Der Europäische Gerichtshof für Menschenrechte in Straßburg hat heute das Urteil vom November 2009, dass Kruzifixe in Klassenzimmer das Grundrecht der Religionsfreiheit verletzen, revidiert. “Zurecht”, meint EU – Parlamentarier Herbert Dorfmann.

Vor zwei Jahren noch hatte das Urteil der sieben Richter in der kleinen Kammer des Europäischen Gerichtshofes für Menschenrechte europaweit für Verwunderung gesorgt. Die 17 Richter der Großen Kammer, der höchsten Instanz des Gerichtshofes, haben heute in Straßburg entschieden, dass es Beurteilungsspielraum des Staates sei, ob Kruzifixe in Klassenzimmern aufgehängt werden dürfen oder nicht.
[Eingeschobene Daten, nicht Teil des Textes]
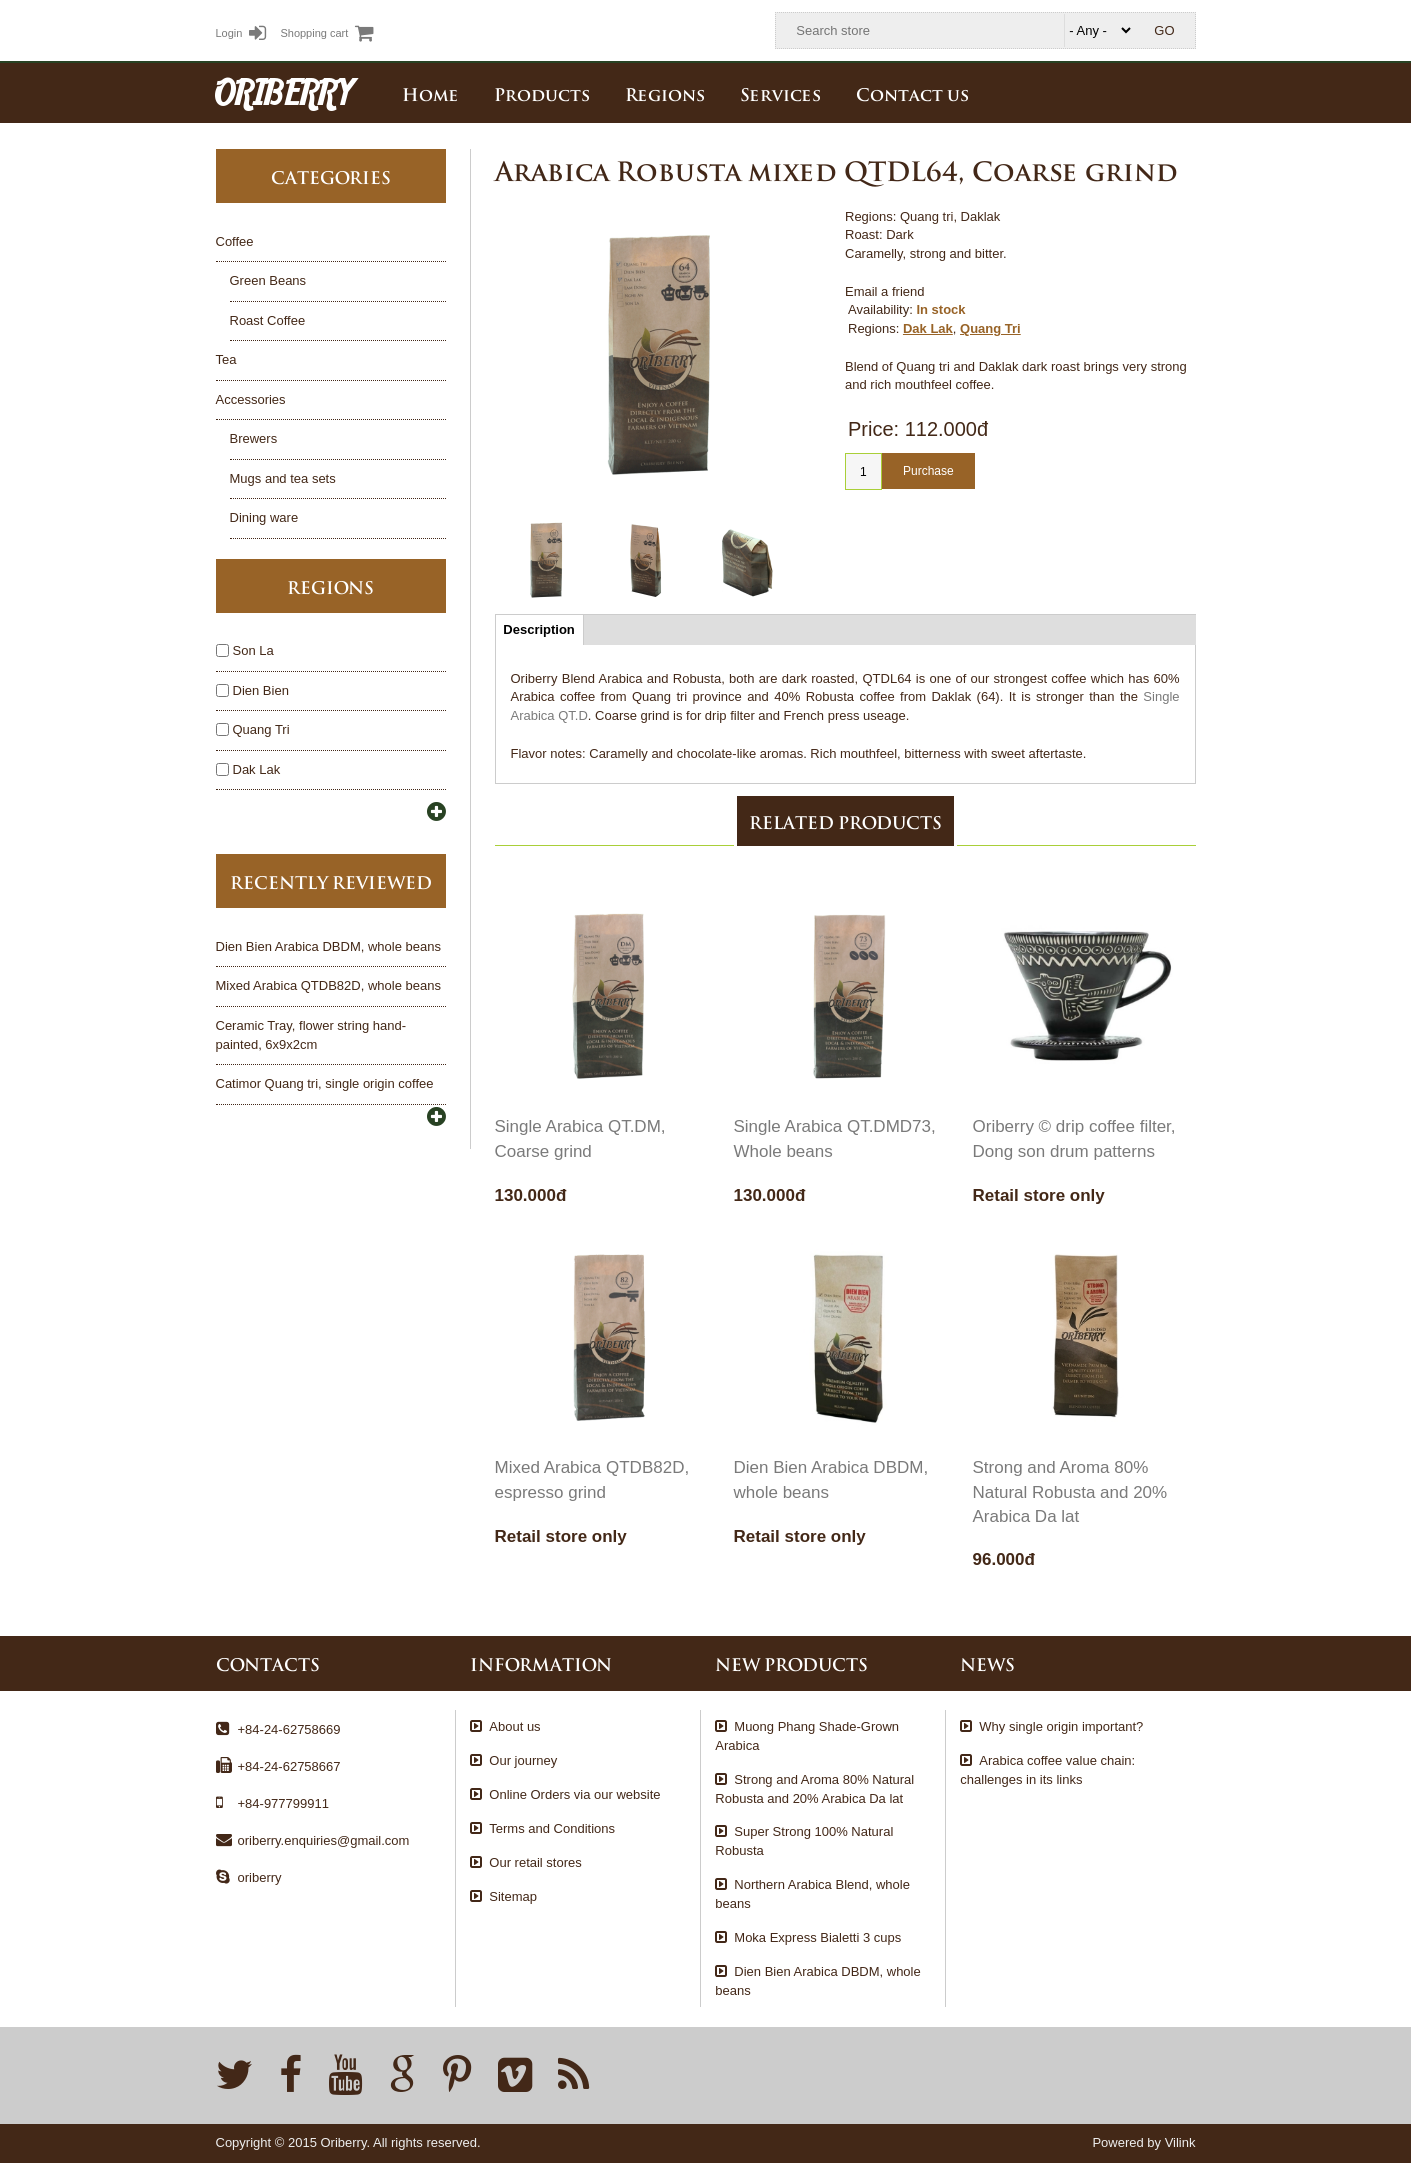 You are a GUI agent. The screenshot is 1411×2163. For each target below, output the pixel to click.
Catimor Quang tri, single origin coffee (325, 1083)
SVP-EU-Abgeordneter Herbert Dorfmann ist erleichtert über die Entscheidung des Gerichtes: „Das Kreuz ist Zeichen des Christentums, dieses ist – ob es gefällt oder nicht – Teil der europäischen Identität. Es sollte somit als Symbol in Europa Platz haben.“

„Selbstverständlich ist die Religionsfreiheit ein Glaubensprinzip unserer Gesellschaft. Bezeichnend in diesem Fall ist aber die Tatsache, dass nicht Andersgläubige einer anderen Religionsgemeinschaft geklagt haben, sondern eine fanatische Atheistin. Wenn jemand an nichts glaubt, dürfte somit auch das Kreuz nicht stören“, so das Mitglied des Europäischen Parlaments weiter.

„Ich begrüße das Urteil nicht aus religiösem Fundamentalismus heraus, sondern bin überzeugt, dass es eine zukunftsweisende Richtung, unter Berücksichtigung aller Kulturen und Religionen, vorgibt”, so Dorfmann abschließend.